Salvini si appropria di una storia scivolandoci dentro armato. Il suo è un cavallo di Troia di astuzia padana. Studiarlo a fatti avvenuti, anche se mai a bocce ferme, può aiutare a tramutare lo scontro politico in una riflessione più vasta. Che parte da quella che, per amici e nemici, rimane almeno simbolicamente la Terra Rossa. La fenomenologia di Salvini in slip da bagno è il racconto di cosa è un leader, piaccia o non piaccia, nell’Italia 2019. Come il Mussolini trionfante sul moscone nella Riccione Anni Trenta.

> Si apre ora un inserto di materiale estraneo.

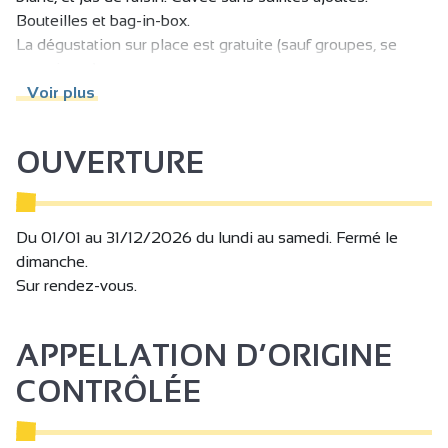
Bouteilles et bag-in-box.
La dégustation sur place est gratuite (sauf groupes, se
renseigner)
Voir plus
OUVERTURE
Du 01/01 au 31/12/2026 du lundi au samedi. Fermé le
dimanche.
Sur rendez-vous.
APPELLATION D’ORIGINE
CONTRÔLÉE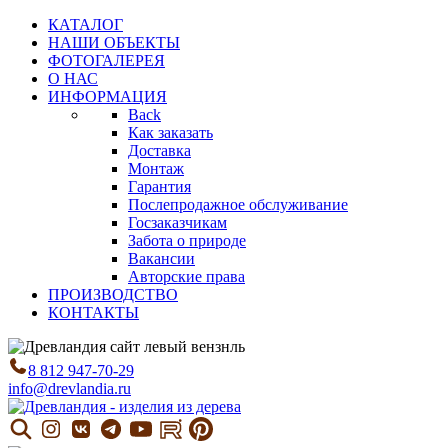
КАТАЛОГ
НАШИ ОБЪЕКТЫ
ФОТОГАЛЕРЕЯ
О НАС
ИНФОРМАЦИЯ
Back
Как заказать
Доставка
Монтаж
Гарантия
Послепродажное обслуживание
Госзаказчикам
Забота о природе
Вакансии
Авторские права
ПРОИЗВОДСТВО
КОНТАКТЫ
8 812 947-70-29
info@drevlandia.ru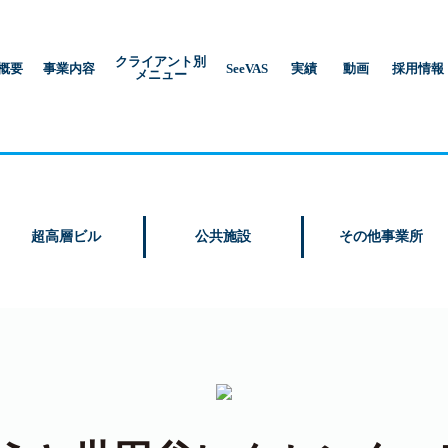
クライアント別
概要
事業内容
SeeVAS
実績
動画
採用情報
メニュー
超高層ビル
公共施設
その他事業所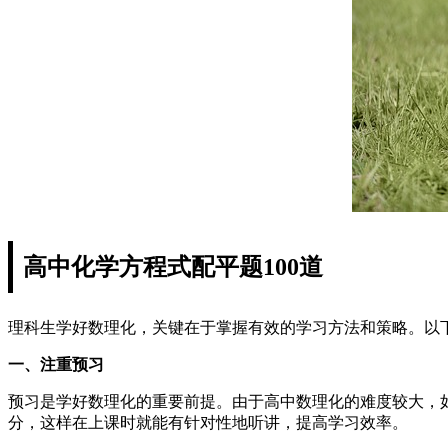
高中化学方程式配平题100道
理科生学好数理化，关键在于掌握有效的学习方法和策略。以
一、注重预习
预习是学好数理化的重要前提。由于高中数理化的难度较大，
分，这样在上课时就能有针对性地听讲，提高学习效率。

La sfida è nell’urlo del leghista ai «comunisti» di qua, che governano Regione e Cervia-Milano Marittima: «Siete in via di estinzione». Minaccia, smargiassata, speranza e paura che si vogliono diffondere. Mescolando legge e ordine, sballo e svacco, famiglie e ragazzi, da Gian Luca Vacchi dei poveri, conoscendo le miscele. Salvini ha enfatizzato una realtà, quella della riviera romagnola, che da sempre arranca fra la necessità di fare quattrini e di darsi comunque un tono: regola di tutti i marketing. La Romagna, l’Emilia sono stati eletti laboratorio di marketing politico. Terreno complesso di cui è rischioso «asfaltare» la ricchezza e la complessità. E il buon gusto di tanti che ci vivono e ci vanno in vacanza. Su questo si gioca la partita fra miseria e nobiltà. Oltre le cubiste e il «riformismo partigiano» della vicesindaca Pd di Carpi, c’è una Romagna che fa bene a tutti ripensare per ridisegnare. «Questa è Los Angeles». disse Umberto Eco negli Anni Ottanta dal Colle di Coriano, con a fianco Gianni Fabbri, fondatore del Paradiso, la discoteca che dettava legge al mondo, fratello di Paolo, il maggior discepolo del Professore. Il ministro Gianni De Michelis, fratello di Cesare l’editore, scriveva un saggio colto e divertente sulle notti da ballare. Tutti romagnoli, di ogni colore, sono Pascoli e Fellini e Tonino Guerra, un popolo che sa sognare anche se sbuffa dei tromboni. Sono Maurizio Ferrini del pedalò di Arbore, a cui Salvini sembra ispirarsi, ironia sulfurea come quella di Ivano Marescotti. Sono il regista Vanzina delle spiagge hiuppie e di quelle nostalgiche di Valerio Zurlini di Estate violenta e La prima notte di quiete, di Dino Risi con L’ombrellone, sono calciatori come Eraldo Pecci che cita Spinoza. Sono Riccardo Muti e la tomba di Dante. La cucina di Artusi e la musica futurista di Balilla Pradella. E poi e poi.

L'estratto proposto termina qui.